* **Instructions for the task**
Reply with one number only: the count of lines below that contain the word "High".

Records from a collection

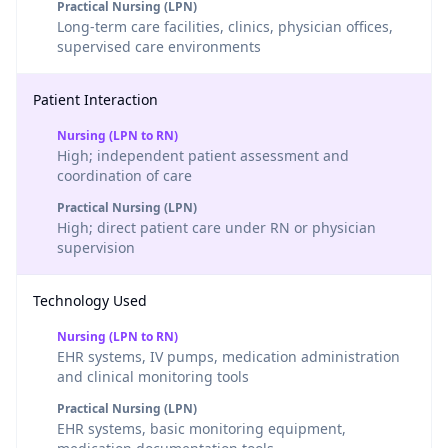
Practical Nursing (LPN)
Long-term care facilities, clinics, physician offices,
supervised care environments
Patient Interaction
Nursing (LPN to RN)
High; independent patient assessment and
coordination of care
Practical Nursing (LPN)
High; direct patient care under RN or physician
supervision
Technology Used
Nursing (LPN to RN)
EHR systems, IV pumps, medication administration
and clinical monitoring tools
Practical Nursing (LPN)
EHR systems, basic monitoring equipment,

* **Response to this task**
2